-- Material for the task follows --
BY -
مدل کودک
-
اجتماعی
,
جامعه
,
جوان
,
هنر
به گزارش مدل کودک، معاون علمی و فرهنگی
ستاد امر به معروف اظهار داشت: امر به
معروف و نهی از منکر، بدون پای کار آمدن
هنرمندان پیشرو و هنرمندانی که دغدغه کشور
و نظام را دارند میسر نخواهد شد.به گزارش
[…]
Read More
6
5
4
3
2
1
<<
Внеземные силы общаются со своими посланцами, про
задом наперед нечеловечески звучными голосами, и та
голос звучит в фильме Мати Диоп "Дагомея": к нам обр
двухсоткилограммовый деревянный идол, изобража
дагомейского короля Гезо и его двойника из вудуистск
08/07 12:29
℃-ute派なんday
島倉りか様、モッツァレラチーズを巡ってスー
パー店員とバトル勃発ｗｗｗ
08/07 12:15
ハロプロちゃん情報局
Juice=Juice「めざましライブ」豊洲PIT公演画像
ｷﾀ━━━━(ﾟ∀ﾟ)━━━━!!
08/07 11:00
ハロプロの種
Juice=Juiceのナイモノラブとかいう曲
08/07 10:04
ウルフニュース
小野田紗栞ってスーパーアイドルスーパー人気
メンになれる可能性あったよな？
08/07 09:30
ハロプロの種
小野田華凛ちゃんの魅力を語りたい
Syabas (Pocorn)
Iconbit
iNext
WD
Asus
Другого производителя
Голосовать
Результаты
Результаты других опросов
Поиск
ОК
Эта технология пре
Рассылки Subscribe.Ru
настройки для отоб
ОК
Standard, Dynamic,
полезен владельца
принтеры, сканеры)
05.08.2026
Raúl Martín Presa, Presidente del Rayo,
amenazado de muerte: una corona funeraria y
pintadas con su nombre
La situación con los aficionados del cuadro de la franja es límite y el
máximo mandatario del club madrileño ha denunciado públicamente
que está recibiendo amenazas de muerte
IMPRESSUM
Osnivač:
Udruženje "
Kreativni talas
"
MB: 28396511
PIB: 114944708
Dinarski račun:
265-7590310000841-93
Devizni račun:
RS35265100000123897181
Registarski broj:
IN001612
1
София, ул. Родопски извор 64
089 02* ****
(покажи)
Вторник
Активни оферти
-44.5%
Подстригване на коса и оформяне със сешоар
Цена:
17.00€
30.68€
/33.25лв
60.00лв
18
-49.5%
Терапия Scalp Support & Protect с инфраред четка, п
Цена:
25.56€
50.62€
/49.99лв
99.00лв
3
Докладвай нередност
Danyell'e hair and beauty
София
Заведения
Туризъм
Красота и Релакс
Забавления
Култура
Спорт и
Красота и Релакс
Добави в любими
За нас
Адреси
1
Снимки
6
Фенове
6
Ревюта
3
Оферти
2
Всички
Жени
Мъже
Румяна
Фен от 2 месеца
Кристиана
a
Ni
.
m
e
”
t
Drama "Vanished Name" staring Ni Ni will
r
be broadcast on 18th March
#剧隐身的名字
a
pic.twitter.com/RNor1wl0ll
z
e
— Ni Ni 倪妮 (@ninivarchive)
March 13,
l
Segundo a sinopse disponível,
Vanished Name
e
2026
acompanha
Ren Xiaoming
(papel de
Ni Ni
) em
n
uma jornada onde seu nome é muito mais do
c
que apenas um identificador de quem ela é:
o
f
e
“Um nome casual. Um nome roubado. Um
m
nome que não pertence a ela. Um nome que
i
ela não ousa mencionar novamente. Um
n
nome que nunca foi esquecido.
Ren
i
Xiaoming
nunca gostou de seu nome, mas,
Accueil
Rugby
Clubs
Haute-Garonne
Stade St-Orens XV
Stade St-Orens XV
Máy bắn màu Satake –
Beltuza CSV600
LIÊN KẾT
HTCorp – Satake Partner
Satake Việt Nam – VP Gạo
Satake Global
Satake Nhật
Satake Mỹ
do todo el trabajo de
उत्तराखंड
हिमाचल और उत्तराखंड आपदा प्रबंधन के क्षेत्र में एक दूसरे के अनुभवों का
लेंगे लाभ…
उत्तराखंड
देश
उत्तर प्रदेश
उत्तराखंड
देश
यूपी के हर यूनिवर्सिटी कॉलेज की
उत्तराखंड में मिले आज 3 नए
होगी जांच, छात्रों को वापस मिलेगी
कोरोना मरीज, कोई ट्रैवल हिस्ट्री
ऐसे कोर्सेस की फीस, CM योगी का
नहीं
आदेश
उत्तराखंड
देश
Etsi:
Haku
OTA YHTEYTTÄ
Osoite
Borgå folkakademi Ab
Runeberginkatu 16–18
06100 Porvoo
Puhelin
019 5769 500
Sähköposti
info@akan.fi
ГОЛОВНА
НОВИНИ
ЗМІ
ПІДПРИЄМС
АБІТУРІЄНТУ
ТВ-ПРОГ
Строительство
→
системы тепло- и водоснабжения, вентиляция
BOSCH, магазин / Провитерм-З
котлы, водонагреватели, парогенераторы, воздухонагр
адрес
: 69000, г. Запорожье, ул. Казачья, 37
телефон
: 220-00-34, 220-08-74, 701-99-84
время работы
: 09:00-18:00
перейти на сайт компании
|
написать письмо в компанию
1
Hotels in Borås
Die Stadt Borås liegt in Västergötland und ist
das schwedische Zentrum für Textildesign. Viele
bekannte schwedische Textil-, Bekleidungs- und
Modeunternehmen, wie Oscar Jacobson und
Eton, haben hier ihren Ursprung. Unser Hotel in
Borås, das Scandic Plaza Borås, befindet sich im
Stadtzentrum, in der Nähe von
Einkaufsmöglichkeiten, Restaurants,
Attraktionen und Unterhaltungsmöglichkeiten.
-- Material for the task concluded --
Work item: Within the entries, find all lines holding "Результаты" and copy each one.

Solution to this problem:
Результаты
Результаты других опросов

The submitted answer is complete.